Enabled Shared Address Space
“EnabledSharedAddressSpace” is a switch which controls whether the SIP domain namespaces will be “shared” over the on-premises Lync environment and Microsoft Office365. Thus, users in Online can use the same namespace as used on-premises, or of individual namespaces should be used ( “firstname.lastname@example.org” and “email@example.com”, for example). This switch, at least in our customers environment, causes a major change in how federation and related communications works.
In short, now it becomes more important that the Microsoft Lync on-premises environment is able to look up some external DNS records. It is crucial that the SRV Record, _sipfederationtls._tcp.<sip-domain> is able to resolve successfully to the external access edge address.
In our customers environment, the Edge server uses an internal DNS server for its name resolving, instead of a public DNS server directly. This works well in the usual design – both internal server records, as well as external addresses could be looked up and resolve.
However, as the internal DNS server is also authorities for the used SIP namespaces, it is not looking up EXTERNAL DNS records for these domains. If a record is not defined in its scope, it just will not resolve and the edge server (as any internal server) will treat it as nonexistent. And exactly this is happening to our lookups to _sipfederationtls._tcp.<sip-domain>, as well as its containing A-record to the external Edge IP Address!
After some testing, we found out that when the external SRV-record and A-record for the external edge is resolvable from the Lync environment, at the very least from the Lync Edge server, the federation issue will be resolved! Both external organisations and hosting providers will be “availble” again, federation will start working again and so will the connection to Office 365 be restored. Our newly created voicemail configuration started working as well.

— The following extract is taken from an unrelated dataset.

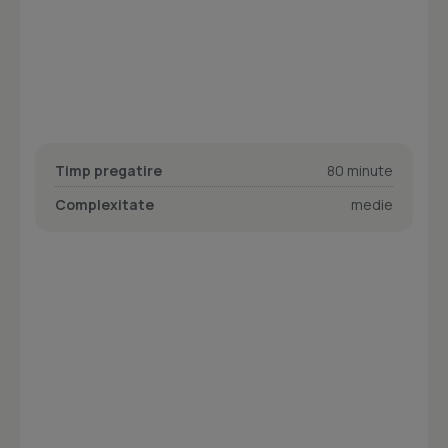
Timp pregatire
80 minute
Complexitate
medie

Now we know the cause, we can work to a solution. We could do this in two ways. Either way, add a large doses of patience to it;
1. Configure Microsoft Lync Edge server to use External DNS servers (and for internal resolving, use a HOSTS file f.i.).
This way, both external organizations as also the own (sip)domains will be looked up at the public internet side, and return the public SRV- and A-records succussfully.
2. When this configuration is not desired, adding the external SRV-record and A-record to the internal DNS server(s) is an alternative solution.
This way, the required DNS records will be resolvable for the Lync servers. This was the solution of choice.
Be aware that this could mean that the last fall-back lookup option to sip.<sip-domain> at clients will also return the public IP address of the edge. Of course only when sip.<sip-domain> is used as the external Access Edge address, and when all other automatic lookup methods ( Lyncdiscover, SRV-record lookup and “sipinternal”) fail.
When applying a solution, allow your environment to apply the changes. Of course you can force a refresh of its DNS cache by running a “IPconfig /flushdns”, but this is not enough. Even restarting the Lync (edge) services might not be sufficient. Allow yourself at least 15-30 minutes after applying the DNS changes and “flushing” DNS cache on the servers to see any changes in the behaviour.